Vu les autres pièces du dossier.
Vu :
— la convention européenne de sauvegarde des droits de l’homme et des libertés fondamentales ;
— la convention entre le gouvernement de la République française et le gouvernement de la République de Côte-d’Ivoire relative à la circulation et au séjour des personnes signée le 21 septembre 1992 ;
— le code de l’entrée et du séjour des étrangers et du droit d’asile ;
— le code des relations entre le public et l’administration ;
— l’arrêté du 27 décembre 2016 relatif aux conditions d’établissement et de transmission des certificats médicaux, rapports médicaux et avis ;
— la loi n° 91-647 du 10 juillet 1991 ;
— le code de justice administrative.
Les parties ont été régulièrement averties du jour de l’audience.
La présidente de la formation de jugement a dispensé le rapporteur public, sur sa proposition, de prononcer des conclusions à l’audience.

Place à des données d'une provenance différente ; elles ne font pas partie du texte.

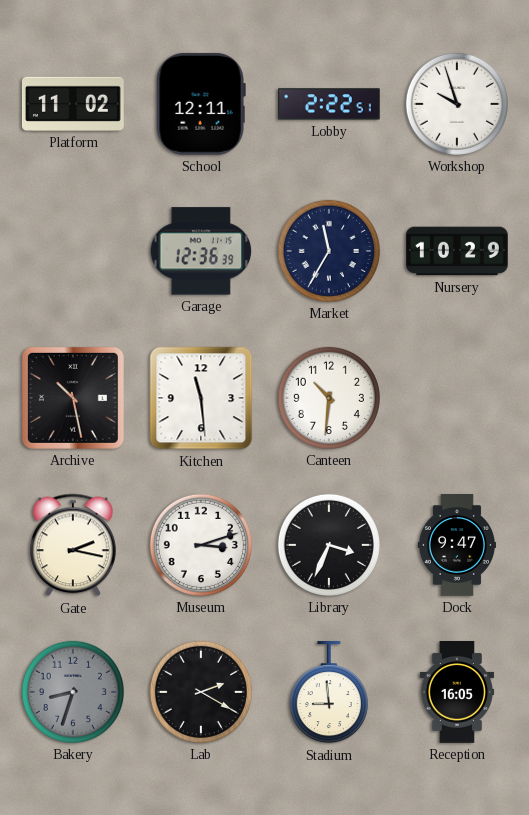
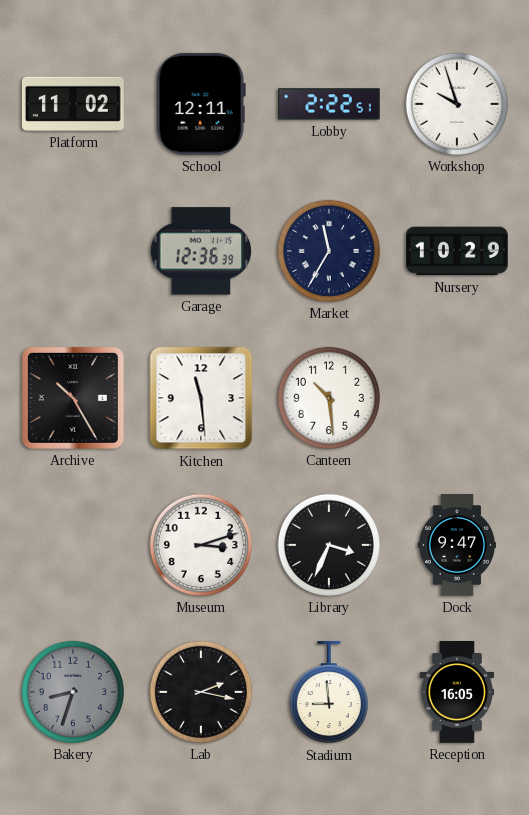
Archive: 10:28 -> 10:25
Canteen: 10:31 -> 10:29
Gate: 2:17 -> none
Lab: 2:20 -> 2:17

Le rapport de Mme Sarraute a été entendu au cours de l’audience publique.
Considérant ce qui suit :
1. M. A, ressortissant ivoirien né le 1er janvier 1086, déclare être entré en France le 1er janvier 2019. Sa demande d’asile a été définitivement rejetée par un arrêt de la Cour nationale du droit d’asile du 14 juin 2022. Il a fait l’objet, le 30 juin 2022, d’une décision portant obligation de quitter le territoire français dans le délai de trente jours. Le recours formé par M. A contre cette décision a été définitivement rejeté par un arrêt de la cour administrative d’appel de Toulouse du 22 juin 2023. Il a sollicité, le 25 avril 2023, son admission exceptionnelle au séjour en raison de son état de santé sur le fondement de l’article L. 425-9 du code de l’entrée et du séjour des étrangers et du droit d’asile. Par la présente requête, il demande au tribunal l’annulation de l’arrêté du 7 décembre 2023 par lequel le préfet de la Haute-Garonne a rejeté sa demande, lui a fait obligation de quitter le territoire français dans un délai de trente jours, a fixé le pays de destination et lui a fait interdiction de retourner en France pendant une durée d’un an.

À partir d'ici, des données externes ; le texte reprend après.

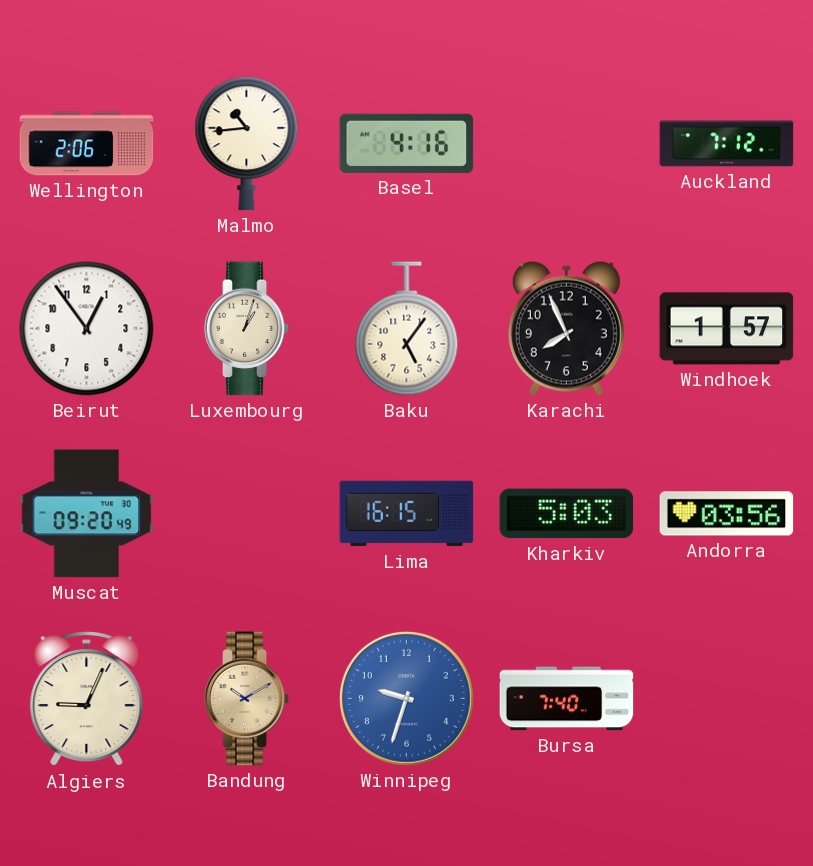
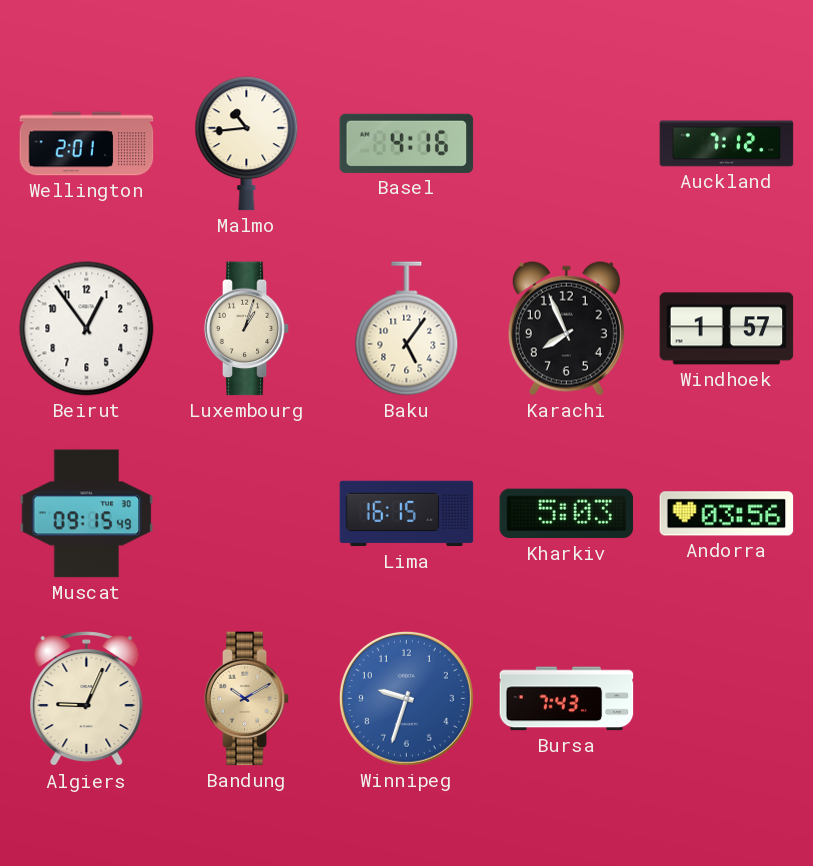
Wellington: 2:06 -> 2:01
Muscat: 09:20 -> 09:15
Bursa: 7:40 -> 7:43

Sur les conclusions à fin d’annulation :
En ce qui concerne l’arrêté pris dans son ensemble :
2. L’arrêté litigieux est signé par Mme D C, directrice des migrations et de l’intégration, qui disposait, aux termes de l’arrêté réglementaire du 13 mars 2023 publié le 15 mars 2023 au recueil des actes administratifs spécial de la préfecture de la Haute-Garonne n° 31-2023-099 et consultable sur le site internet de cette préfecture, d’une délégation à l’effet de signer les décisions et arrêtés en matière de police des étrangers et en particulier les refus d’admission au séjour et les mesures d’éloignement ainsi que les décisions s’y rapportant. Par suite, le moyen tiré de l’incompétence de l’auteur de la décision attaquée doit être écarté.
En ce qui concerne la décision portant refus de titre de séjour :
3. En premier lieu, la décision attaquée énonce les circonstances de droit et fait sur lesquelles le préfet de la Haute-Garonne s’est fondé et ce de manière suffisamment précise pour permettre au requérant d’en contester utilement les motifs. Par suite, le préfet de la Haute-Garonne n’ayant pas à faire état de tous les éléments de la situation du requérant, le moyen tiré du défaut de motivation doit être écarté.
4. En deuxième lieu, il ressort de l’avis du collège des médecins de l’OFII du 17 juillet 2023 produit par la défense que celui-ci a été pris conformément aux prescriptions des articles R. 425-11 et suivants du code de l’entrée et du séjour des étrangers et du droit d’asile et de l’arrêté du 27 décembre 2016. Par ailleurs, aucun texte législatif ou réglementaire ni aucun principe général du droit n’imposait au préfet de communiquer à M. A l’avis du collège des médecins de l’OFII préalablement à la décision de refus de séjour. Par suite, le moyen tiré du vice de procédure doit être écarté.
5. En troisième lieu, il ne ressort ni des termes de la décision attaquée ni des autres pièces du dossier que le préfet de la Haute-Garonne se serait estimé lié par l’avis du collège des médecins de l’OFII. Par suite, le moyen tiré de la méconnaissance par le préfet de l’étendue de sa compétence doit être écarté.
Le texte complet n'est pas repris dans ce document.